LINCOLN, Neb. (AP) — Officials in Omaha and Lincoln raised concerns Friday about a Nebraska bill that would overturn local gun regulations in favor of statewide policies, but one gun lobbyist suggested that lawmakers will face a backlash if they try to weaken it.
Elected city leaders and Omaha’s police union voiced opposition to the proposal, which supporters say would eliminate a patchwork of local rules.
If the bill passes, Nebraska would join a growing list of states that have pre-empted local gun laws at the urging of the National Rifle Association and other gun rights groups. One gun lobbyist described the measure as one of his group’s most important issues in this year’s session.
“Any attempts to alter this bill to weaken it, even under the excuse that it will make it more palatable to anti-gun senators, will be reported to gun owners in your district,” Charles Cox, executive director of Nebraska Gun Owners, said in testimony to a legislative committee.
Sen. Mike Hilgers of Lincoln said he sponsored the bill to keep lawful gun owners from unintentionally violating a city ordinance, such as possession in Omaha without registering with their weapon. Hilgers said the bill would protect out-of-town gun owners who unintentionally violate a local ordinance when passing through a city.
“Such laws vastly differ across jurisdictions, putting Nebraskans unknowingly at risk” of facing fines or confiscation of their property, Hilgers said.
He said he knows of other such cases in Nebraska, but not the overall number of individuals impacted by the law.
Opponents said the bill fails to consider differences between higher-crime areas of Omaha and Lincoln and the rest of the state.
Omaha Police Sgt. Aaron Hanson said his city’s gun registry plays a crucial role in law enforcement efforts, as do local rules designed to clamp down on gun violence. Hanson said he was willing to work with Hilgers on a compromise, but can’t support the bill in its current form.
The Omaha Police Officers’ Association has said the registry allows officers to deny guns to the mentally ill and known gang associates, and lets them know in advance whether a person with an outstanding arrest warrant owns a handgun. Local gun restrictions on juveniles also help curb gang violence, he said.
Lincoln’s current gun ordinances prohibit gun possession on city buses, in landfills and parks, and in city and county buildings. One ordinance gives the mayor power to restrict gun sales and possession during a declared state of emergency. Mayor Chris Beutler opposed the bill in a letter to the committee but did not attend the hearing; Omaha City Councilman Garry Gernandt said a majority of his colleagues did not support it.
The Nebraska Sheriffs’ Association supports the measure despite concerns about pre-empting gun restrictions in county buildings, said Lancaster County Sheriff Terry Wagner. Wagner said Lincoln has stricter gun ownership laws than surrounding Lancaster County, which has created confusion for local gun owners.
The bill would give lawmakers sole power to regulate gun ownership, possession, transportation, carrying, registration, transfers and storage.
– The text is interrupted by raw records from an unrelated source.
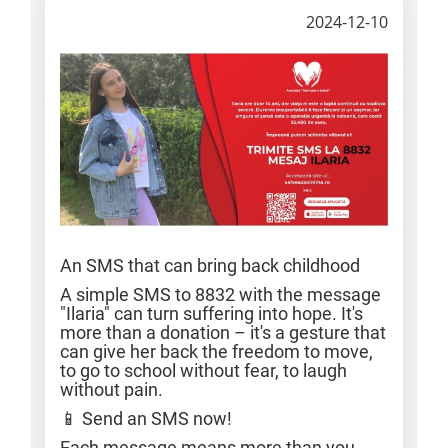
2024-12-10
An SMS that can bring back childhood
A simple SMS to 8832 with the message
"Ilaria" can turn suffering into hope. It's
more than a donation – it's a gesture that
can give her back the freedom to move,
to go to school without fear, to laugh
without pain.
📱 Send an SMS now!
Each message means more than you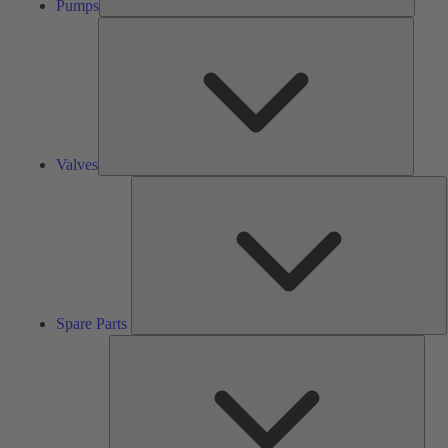
Pumps
Valves
Valves
S
P
Spare Parts
Serv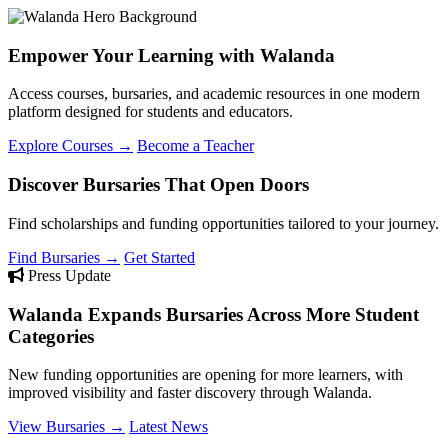
Empower Your Learning with Walanda
Access courses, bursaries, and academic resources in one modern
platform designed for students and educators.
Explore Courses →
Become a Teacher
Discover Bursaries That Open Doors
Find scholarships and funding opportunities tailored to your journey.
Find Bursaries →
Get Started
Press Update
Walanda Expands Bursaries Across More Student
Categories
New funding opportunities are opening for more learners, with
improved visibility and faster discovery through Walanda.
View Bursaries →
Latest News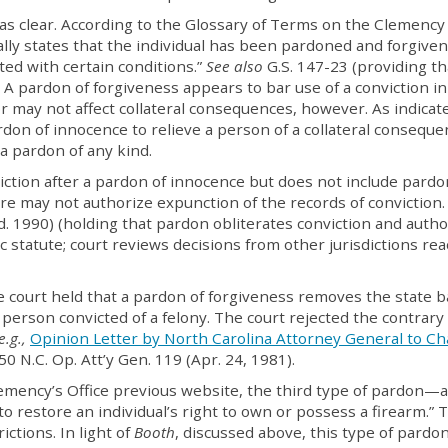
 as clear. According to the Glossary of Terms on the Clemency
ally states that the individual has been pardoned and forgiven
ted with certain conditions.”
See also
G.S. 147-23 (providing th
A pardon of forgiveness appears to bar use of a conviction in
r may not affect collateral consequences, however. As indicat
don of innocence to relieve a person of a collateral conseque
a pardon of any kind.
iction after a pardon of innocence but does not include pardo
re may not authorize expunction of the records of conviction
d. 1990) (holding that pardon obliterates conviction and autho
c statute; court reviews decisions from other jurisdictions re
he court held that a pardon of forgiveness removes the state b
 person convicted of a felony. The court rejected the contrary
e.g.,
Opinion Letter by North Carolina Attorney General to Ch
 50 N.C. Op. Att’y Gen. 119 (Apr. 24, 1981).
lemency’s Office previous website, the third type of pardon—
 restore an individual’s right to own or possess a firearm.” 
ctions. In light of
Booth
, discussed above, this type of pardo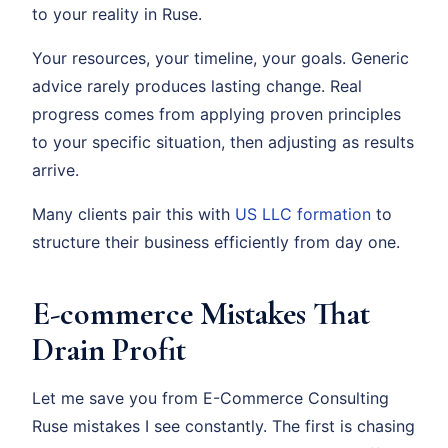
to your reality in Ruse.
Your resources, your timeline, your goals. Generic
advice rarely produces lasting change. Real
progress comes from applying proven principles
to your specific situation, then adjusting as results
arrive.
Many clients pair this with
US LLC formation
to
structure their business efficiently from day one.
E-commerce Mistakes That
Drain Profit
Let me save you from E-Commerce Consulting
Ruse mistakes I see constantly. The first is chasing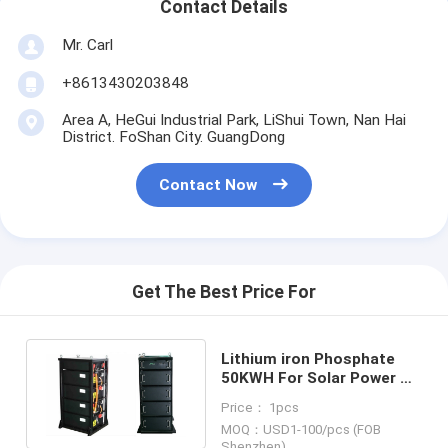
Contact Details
Mr. Carl
+8613430203848
Area A, HeGui Industrial Park, LiShui Town, Nan Hai
District. FoShan City. GuangDong
Contact Now
Get The Best Price For
Lithium iron Phosphate
50KWH For Solar Power On
Off Grid PV Inverter
Price： 1pcs
System
MOQ：USD1-100/pcs (FOB
Shenzhen)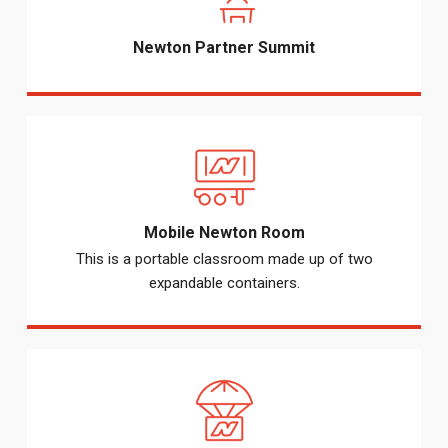
Newton Partner Summit
Mobile Newton Room
This is a portable classroom made up of two
expandable containers.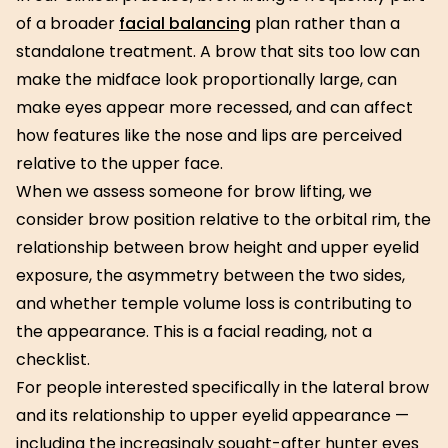
of a broader
facial balancing
plan rather than a
standalone treatment. A brow that sits too low can
make the midface look proportionally large, can
make eyes appear more recessed, and can affect
how features like the nose and lips are perceived
relative to the upper face.
When we assess someone for brow lifting, we
consider brow position relative to the orbital rim, the
relationship between brow height and upper eyelid
exposure, the asymmetry between the two sides,
and whether temple volume loss is contributing to
the appearance. This is a facial reading, not a
checklist.
For people interested specifically in the lateral brow
and its relationship to upper eyelid appearance —
including the increasingly sought-after hunter eyes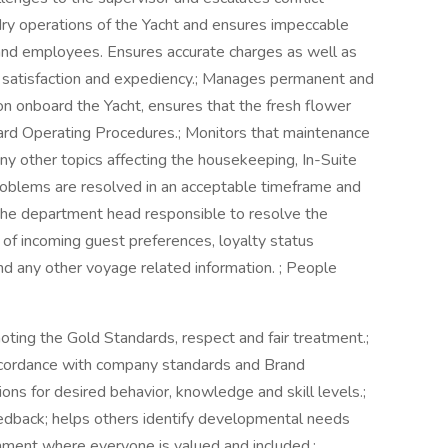
dry operations of the Yacht and ensures impeccable
s and employees. Ensures accurate charges as well as
t satisfaction and expediency.; Manages permanent and
n onboard the Yacht, ensures that the fresh flower
ard Operating Procedures.; Monitors that maintenance
ny other topics affecting the housekeeping, In-Suite
roblems are resolved in an acceptable timeframe and
the department head responsible to resolve the
 of incoming guest preferences, loyalty status
nd any other voyage related information. ; People
ting the Gold Standards, respect and fair treatment.;
accordance with company standards and Brand
ons for desired behavior, knowledge and skill levels.;
eedback; helps others identify developmental needs
nment where everyone is valued and included.;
Local governments could still pass ordinances to keep guns from being fired within city limits or to regulate firearms used by law enforcement.
A similar measure was defeated by a legislative filibuster last year when supporters fell one vote short of the support needed to bring the bill to a vote. Both sides tried to reach an agreement to preserve some of the local laws, but reached an impasse over an Omaha ordinance that requires owners to register guns with the city’s police department.
Critics also railed against the decision to route the bill to the Government, Military and Veterans Affairs Committee, a panel stacked with conservative Republican senators, some of whom have co-sponsored the measure and accepted contributions from gun lobbyists. Gun-rights bills have traditionally gone to the Judiciary Committee, a group known to sharply question such measures.
“We fear this committee’s purpose is to lubricate, not deliberate,” said Amanda Gailey, a lobbyist for Nebraskans Against Gun Violence, who argued that current local rules “have kept Nebraskans safe for years.”